> _Try it_: Write out only the lines from the top of the listing below through the one with "specialisty, tak i", exactly as they stand, while keeping pictures out of the copy.
-- Source information follows --
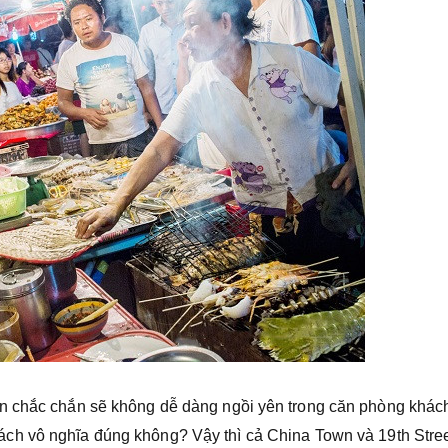
n chắc chắn sẽ không dễ dàng ngồi yên trong căn phòng khác
cách vô nghĩa đúng không? Vậy thì cả China Town và 19th Stre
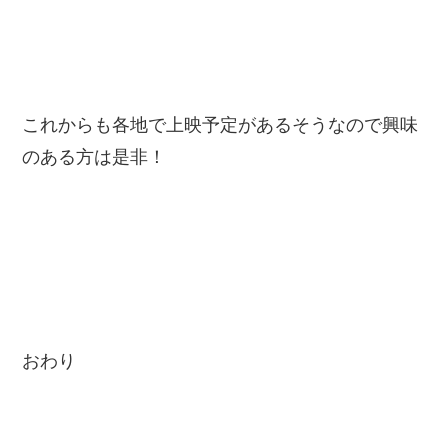
これからも各地で上映予定があるそうなので興味
のある方は是非！
おわり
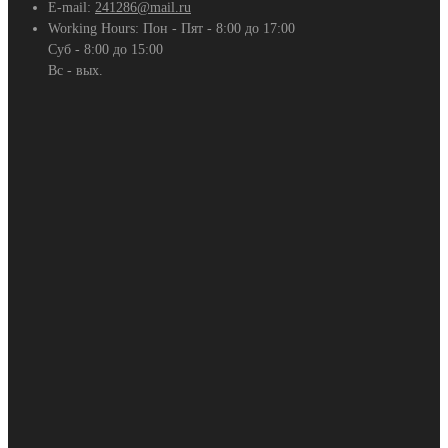
E-mail:
241286@mail.ru
Working Hours:
Пон - Пят - 8:00 до 17:00
Суб - 8:00 до 15:00
Вс - вых.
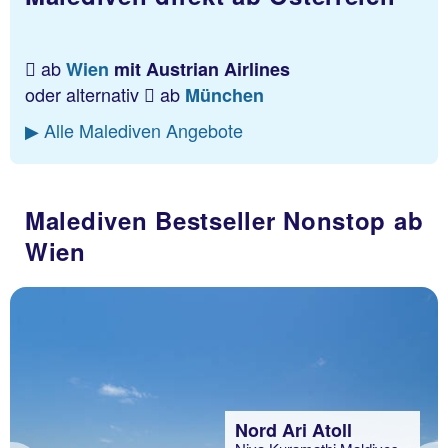
ab
Wien
mit Austrian Airlines
oder alternativ
ab
München
▶ Alle Malediven Angebote
Malediven Bestseller Nonstop ab
Wien
Nord Ari Atoll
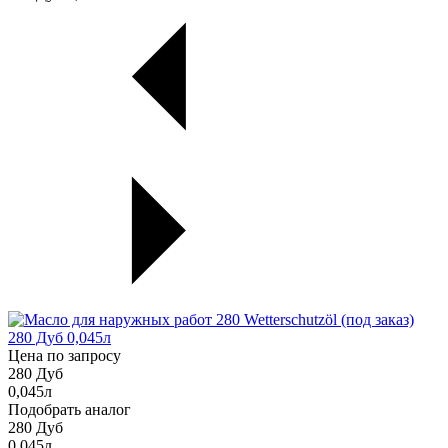
Цена по запросу
280 Дуб
0,045л
Подобрать аналог
280 Дуб
0,045л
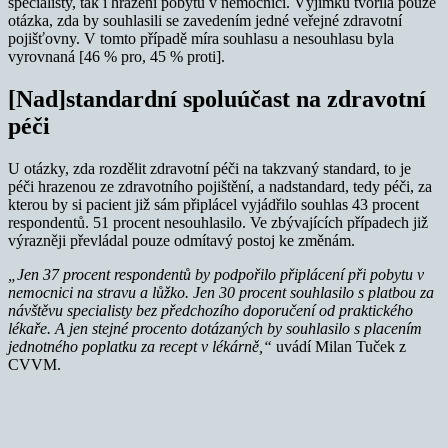
specialisty, tak i hrazení pobytu v nemocnici. Výjimku tvořila pouze
otázka, zda by souhlasili se zavedením jedné veřejné zdravotní
pojišťovny. V tomto případě míra souhlasu a nesouhlasu byla
vyrovnaná [46 % pro, 45 % proti].
[Nad]standardní spoluúčast na zdravotní
péči
U otázky, zda rozdělit zdravotní péči na takzvaný standard, to je
péči hrazenou ze zdravotního pojištění, a nadstandard, tedy péči, za
kterou by si pacient již sám připlácel vyjádřilo souhlas 43 procent
respondentů. 51 procent nesouhlasilo. Ve zbývajících případech již
výrazněji převládal pouze odmítavý postoj ke změnám.
„Jen 37 procent respondentů by podpořilo připlácení při pobytu v
nemocnici na stravu a lůžko. Jen 30 procent souhlasilo s platbou za
návštěvu specialisty bez předchozího doporučení od praktického
lékaře. A jen stejné procento dotázaných by souhlasilo s placením
jednotného poplatku za recept v lékárně,“
uvádí Milan Tuček z
CVVM.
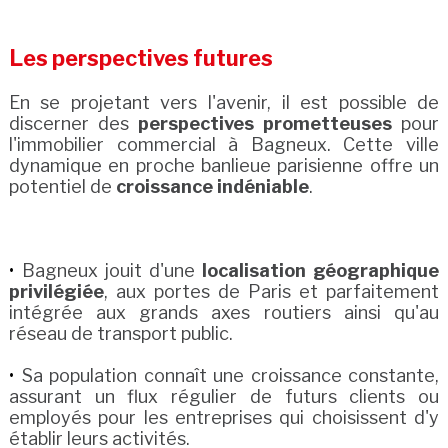
Les perspectives futures
En se projetant vers l'avenir, il est possible de
discerner des
perspectives prometteuses
pour
l'immobilier commercial à Bagneux. Cette ville
dynamique en proche banlieue parisienne offre un
potentiel de
croissance indéniable
.
Bagneux jouit d'une
localisation géographique
privilégiée
, aux portes de Paris et parfaitement
intégrée aux grands axes routiers ainsi qu'au
réseau de transport public.
Sa population connaît une croissance constante,
assurant un flux régulier de futurs clients ou
employés pour les entreprises qui choisissent d'y
établir leurs activités.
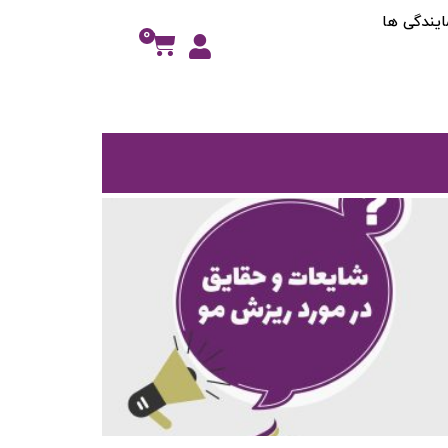
ایندگی ها
0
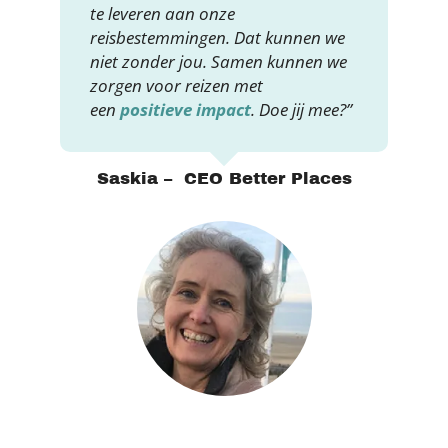
te leveren aan onze
reisbestemmingen. Dat kunnen we
niet zonder jou. Samen kunnen we
zorgen voor reizen met
een
positieve impact
. Doe jij mee?”
Saskia – CEO Better Places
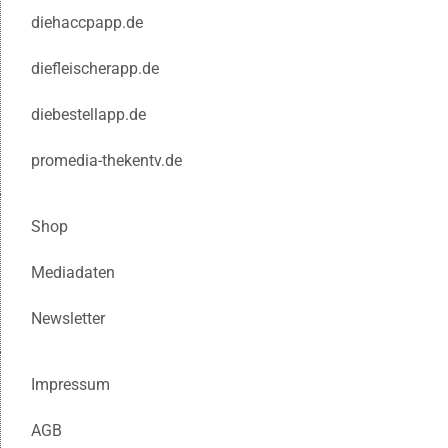
diehaccpapp.de
diefleischerapp.de
diebestellapp.de
promedia-thekentv.de
Shop
Mediadaten
Newsletter
Impressum
AGB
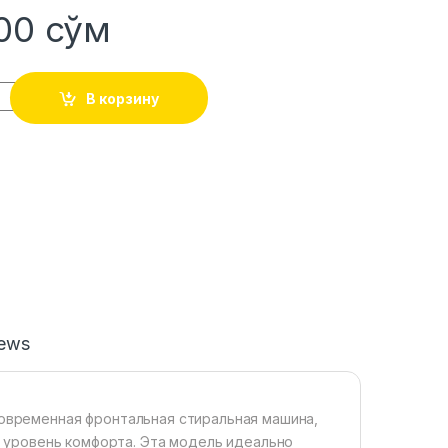
400
сўм
В корзину
iews
 современная фронтальная стиральная машина,
 уровень комфорта. Эта модель идеально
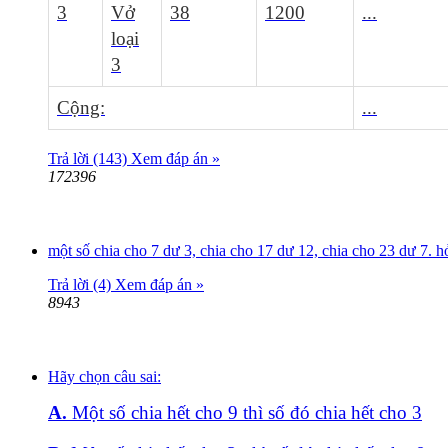
3
Vở
38
1200
...
loại
3
Cộng:
...
Trả lời (143)
Xem đáp án »
172396
một số chia cho 7 dư 3, chia cho 17 dư 12, chia cho 23 dư 7. h
Trả lời (4)
Xem đáp án »
8943
Hãy chọn câu sai:
A.
Một số chia hết cho
9
thì số đó chia hết cho
3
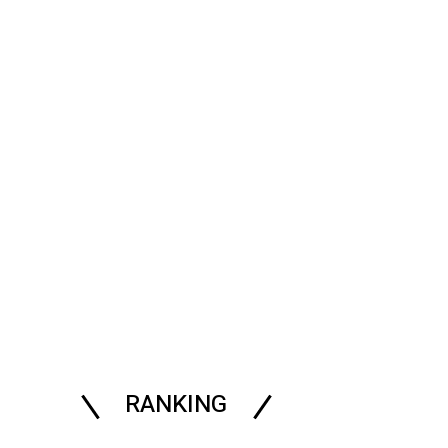
RANKING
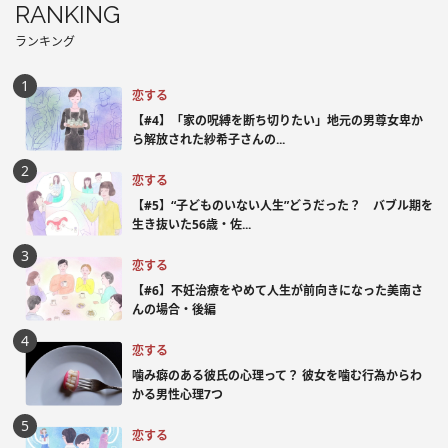
RANKING
ランキング
恋する
【#4】「家の呪縛を断ち切りたい」地元の男尊女卑か
ら解放された紗希子さんの...
恋する
【#5】“子どものいない人生”どうだった？ バブル期を
生き抜いた56歳・佐...
恋する
【#6】不妊治療をやめて人生が前向きになった美南さ
んの場合・後編
恋する
噛み癖のある彼氏の心理って？ 彼女を噛む行為からわ
かる男性心理7つ
恋する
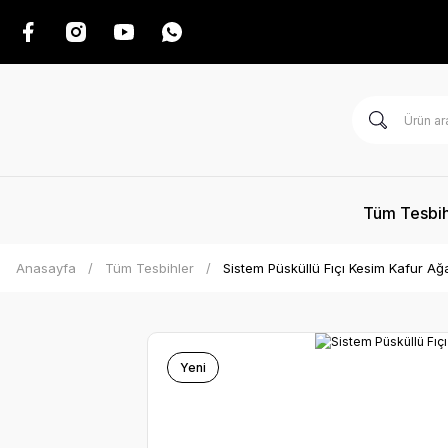
Tüm Tesbih
Anasayfa
Tüm Tesbihler
Sistem Püsküllü Fıçı Kesim Kafur Ağ
Yeni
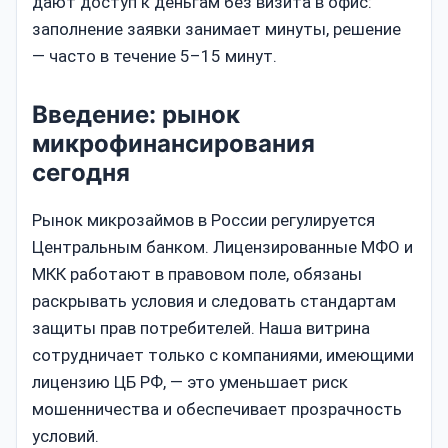
дают доступ к деньгам без визита в офис:
заполнение заявки занимает минуты, решение
— часто в течение 5–15 минут.
Введение: рынок
микрофинансирования
сегодня
Рынок микрозаймов в России регулируется
Центральным банком. Лицензированные МФО и
МКК работают в правовом поле, обязаны
раскрывать условия и следовать стандартам
защиты прав потребителей. Наша витрина
сотрудничает только с компаниями, имеющими
лицензию ЦБ РФ, — это уменьшает риск
мошенничества и обеспечивает прозрачность
условий.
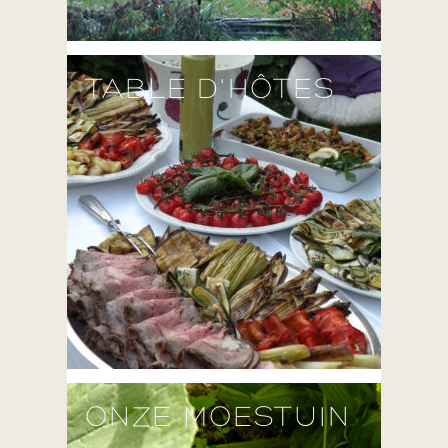
TABLE D'HÔTES
ONZE MOESTUIN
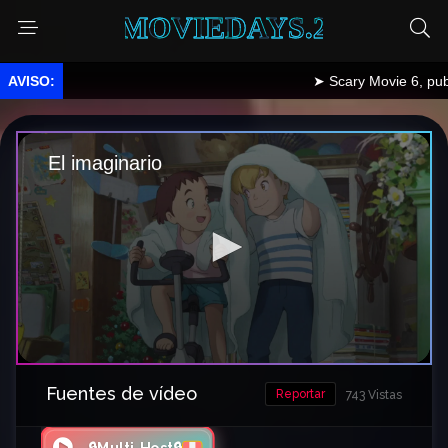
MOVIEDAYS.2
➤ Scary Movie 6, publicado.
Fuentes de vídeo
Reportar
743 Vistas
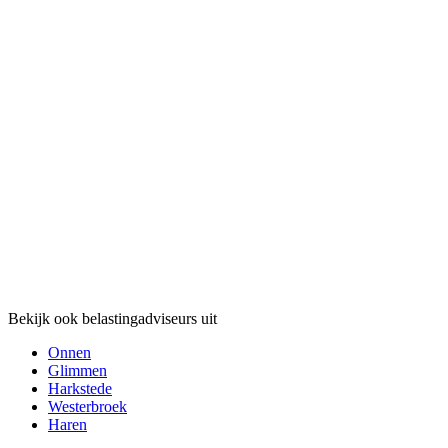
Bekijk ook belastingadviseurs uit
Onnen
Glimmen
Harkstede
Westerbroek
Haren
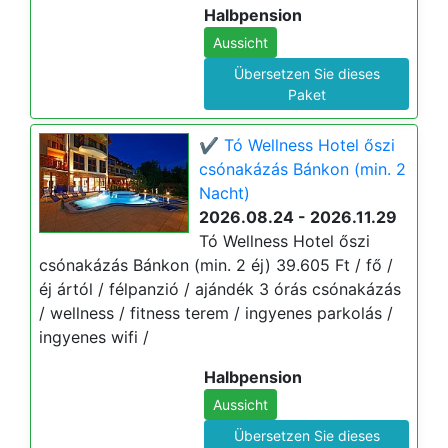
Halbpension
Aussicht
Übersetzen Sie dieses
Paket
✔️ Tó Wellness Hotel őszi
csónakázás Bánkon (min. 2
Nacht)
2026.08.24 - 2026.11.29
Tó Wellness Hotel őszi
csónakázás Bánkon (min. 2 éj) 39.605 Ft / fő /
éj ártól / félpanzió / ajándék 3 órás csónakázás
/ wellness / fitness terem / ingyenes parkolás /
ingyenes wifi /
Halbpension
Aussicht
Übersetzen Sie dieses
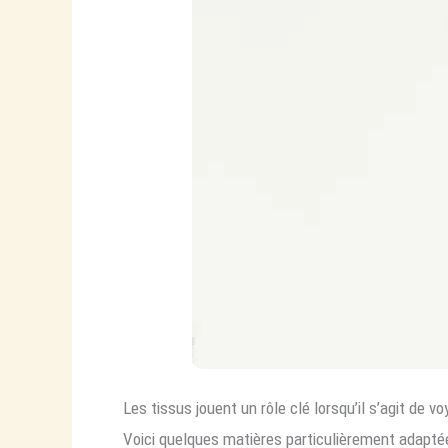
Les tissus jouent un rôle clé lorsqu’il s’agit de
Voici quelques matières particulièrement adaptée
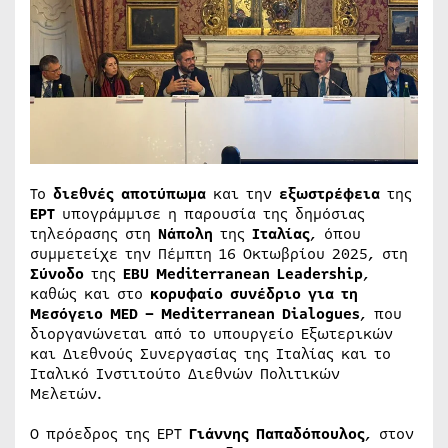
Το
διεθνές αποτύπωμα
και την
εξωστρέφεια
της
ΕΡΤ
υπογράμμισε η παρουσία της δημόσιας
τηλεόρασης στη
Νάπολη
της
Ιταλίας
, όπου
συμμετείχε την Πέμπτη 16 Οκτωβρίου 2025, στη
Σύνοδο
της
EBU Mediterranean Leadership
,
καθώς και στο
κορυφαίο συνέδριο για τη
Μεσόγειο MED – Mediterranean Dialogues
, που
διοργανώνεται από το υπουργείο Εξωτερικών
και Διεθνούς Συνεργασίας της Ιταλίας και το
Ιταλικό Ινστιτούτο Διεθνών Πολιτικών
Μελετών.
Ο πρόεδρος της ΕΡΤ
Γιάννης Παπαδόπουλος
, στον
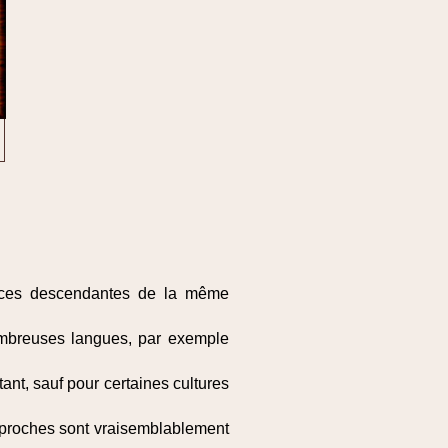
pèces descendantes de la même
ombreuses langues, par exemple
ant, sauf pour certaines cultures
s proches sont vraisemblablement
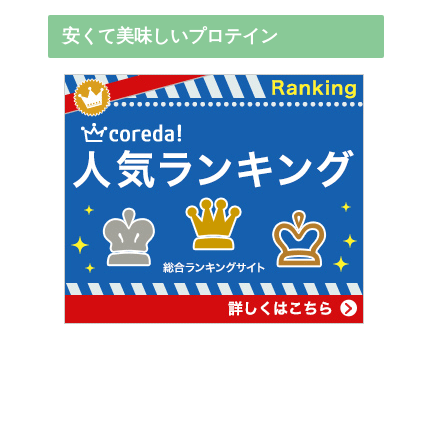
安くて美味しいプロテイン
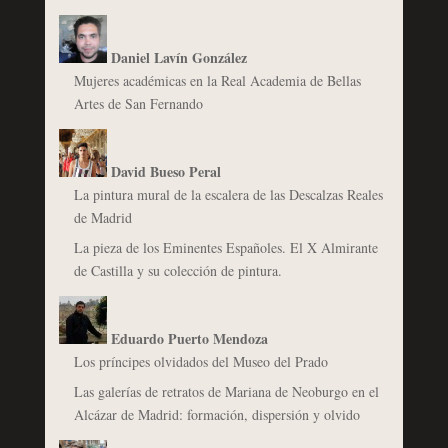
Daniel Lavín González
Mujeres académicas en la Real Academia de Bellas
Artes de San Fernando
David Bueso Peral
La pintura mural de la escalera de las Descalzas Reales
de Madrid
La pieza de los Eminentes Españoles. El X Almirante
de Castilla y su colección de pintura.
Eduardo Puerto Mendoza
Los príncipes olvidados del Museo del Prado
Las galerías de retratos de Mariana de Neoburgo en el
Alcázar de Madrid: formación, dispersión y olvido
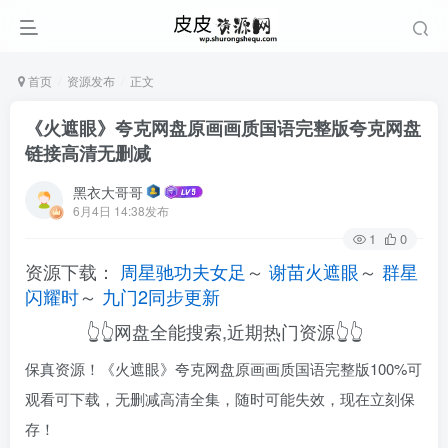
首页
资源发布
正文
《火遮眼》夸克网盘原画画质国语完整版夸克网盘
链接高清无删减
黑衣大哥哥
6月4日 14:38发布
1
0
资源下载：
周星驰功夫女足
～
谢苗火遮眼
～
群星
闪耀时
～
九门2同步更新
👆👆网盘全能搜索,近期热门资源👆👆
保真资源！《火遮眼》夸克网盘原画画质国语完整版100%可
观看可下载，无删减高清全集，随时可能失效，现在立刻保
存！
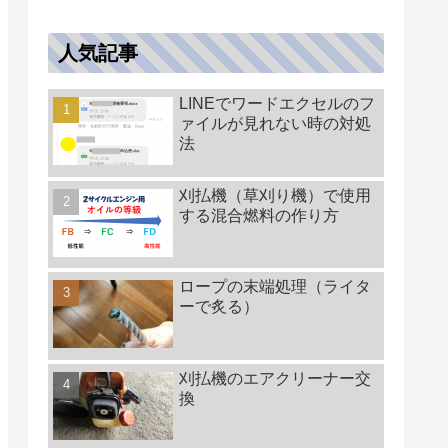
人気記事
LINEでワードエクセルのフ
ァイルが見れない時の対処
法
刈払機（草刈り機）で使用
する混合燃料の作り方
ロープの末端処理（ライタ
ーで炙る）
刈払機のエアクリーナー交
換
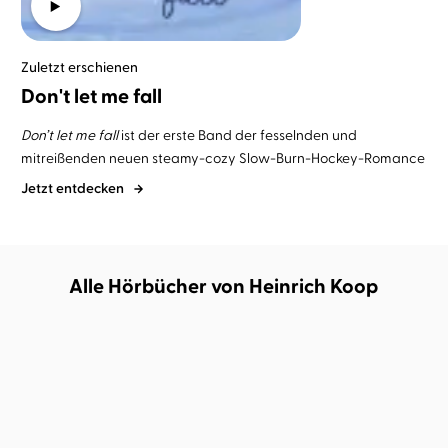
Zuletzt erschienen
Don't let me fall
Don’t let me fall
ist
der erste Band der fesselnden und
mitreißenden neuen steamy-cozy Slow-Burn-Hockey-Romance
Jetzt entdecken
Alle Hörbücher von Heinrich Koop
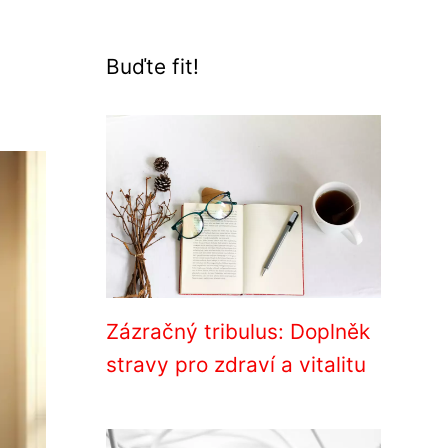
Buďte fit!
Zázračný tribulus: Doplněk
stravy pro zdraví a vitalitu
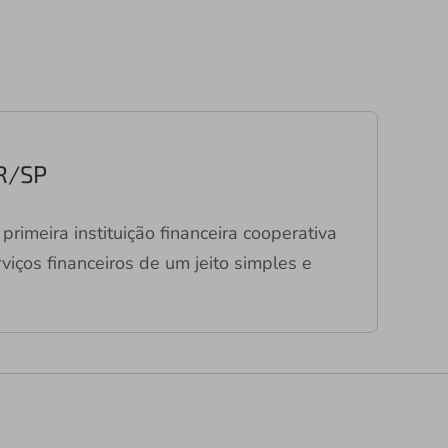
PR/SP
primeira instituição financeira cooperativa
viços financeiros de um jeito simples e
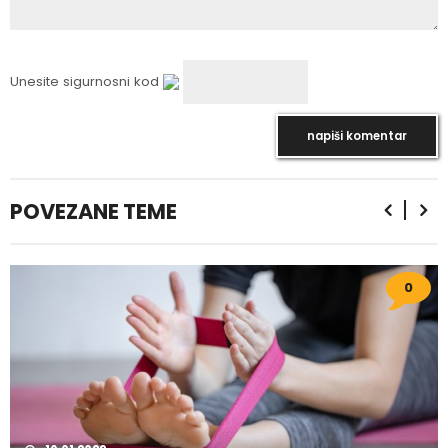
Unesite sigurnosni kod
POVEZANE TEME
0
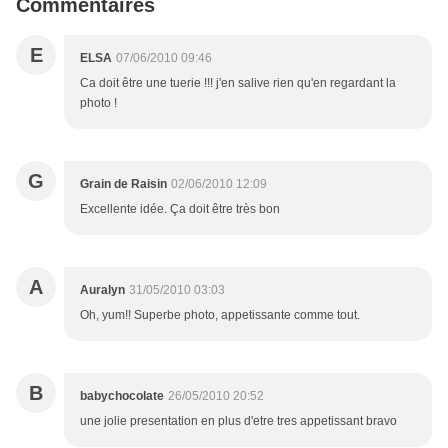
Commentaires
E
ELSA
07/06/2010 09:46
Ca doit être une tuerie !!! j'en salive rien qu'en regardant la
photo !
G
Grain de Raisin
02/06/2010 12:09
Excellente idée. Ça doit être très bon
A
Auralyn
31/05/2010 03:03
Oh, yum!! Superbe photo, appetissante comme tout.
B
babychocolate
26/05/2010 20:52
une jolie presentation en plus d'etre tres appetissant bravo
-- Source information concluded --
> _Written answer_:
n chắc chắn sẽ không dễ dàng ngồi yên trong căn phòng khác
cách vô nghĩa đúng không? Vậy thì cả China Town và 19th Stre
これからも各地で上映予定があるそうなので興味
のある方は是非！
おわり
E-mail:
241286@mail.ru
Working Hours:
Пон - Пят - 8:00 до 17:00
Суб - 8:00 до 15:00
Вс - вых.
ab
Wien
mit Austrian Airlines
oder alternativ
ab
München
▶ Alle Malediven Angebote
Malediven Bestseller Nonstop ab
Wien
Nord Ari Atoll
Цена по запросу
280 Дуб
0,045л
Подобрать аналог
280 Дуб
0,045л
specialisty, tak i hrazení pobytu v nemocnici. Výjimku tvořila pouze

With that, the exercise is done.